### Work to complete
Repeat the following data exactly, omitting pictures.

Segment Start: Input data

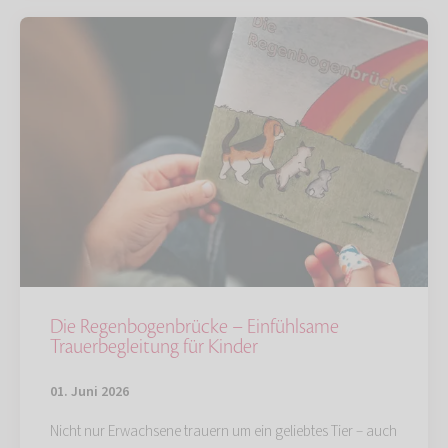
Die Regenbogenbrücke – Einfühlsame
Trauerbegleitung für Kinder
01. Juni 2026
Nicht nur Erwachsene trauern um ein geliebtes Tier – auch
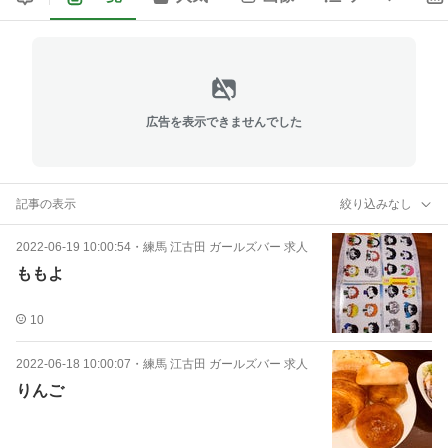
広告を表示できませんでした
記事の表示
絞り込みなし
2022-06-19 10:00:54
・
練馬 江古田 ガールズバー 求人
ももよ
10
2022-06-18 10:00:07
・
練馬 江古田 ガールズバー 求人
りんご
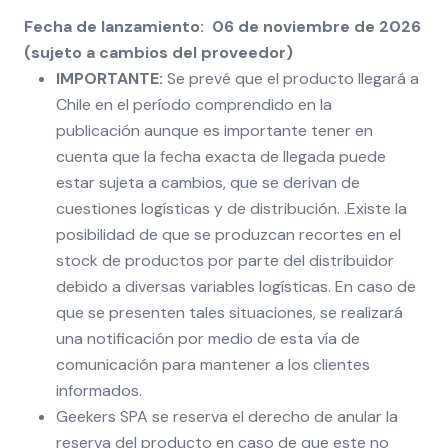
Fecha de lanzamiento: 06 de noviembre de 2026
(sujeto a cambios del proveedor)
IMPORTANTE:
Se prevé que el producto llegará a
Chile en el período comprendido en la
publicación aunque es importante tener en
cuenta que la fecha exacta de llegada puede
estar sujeta a cambios, que se derivan de
cuestiones logísticas y de distribución. .Existe la
posibilidad de que se produzcan recortes en el
stock de productos por parte del distribuidor
debido a diversas variables logísticas. En caso de
que se presenten tales situaciones, se realizará
una notificación por medio de esta vía de
comunicación para mantener a los clientes
informados.
Geekers SPA se reserva el derecho de anular la
reserva del producto en caso de que este no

Segment End: Input data

### Task result
Die Regenbogenbrücke – Einfühlsame
Trauerbegleitung für Kinder
01. Juni 2026
Nicht nur Erwachsene trauern um ein geliebtes Tier – auch
広告を表示できませんでした
記事の表示
絞り込みなし
2022-06-19 10:00:54
・
練馬 江古田 ガールズバー 求人
ももよ
10
2022-06-18 10:00:07
・
練馬 江古田 ガールズバー 求人
りんご
Fecha de lanzamiento: 06 de noviembre de 2026
(sujeto a cambios del proveedor)
IMPORTANTE:
Se prevé que el producto llegará a
Chile en el período comprendido en la
publicación aunque es importante tener en
cuenta que la fecha exacta de llegada puede
estar sujeta a cambios, que se derivan de
cuestiones logísticas y de distribución. .Existe la
posibilidad de que se produzcan recortes en el
stock de productos por parte del distribuidor
debido a diversas variables logísticas. En caso de
que se presenten tales situaciones, se realizará
una notificación por medio de esta vía de
comunicación para mantener a los clientes
informados.
Geekers SPA se reserva el derecho de anular la
reserva del producto en caso de que este no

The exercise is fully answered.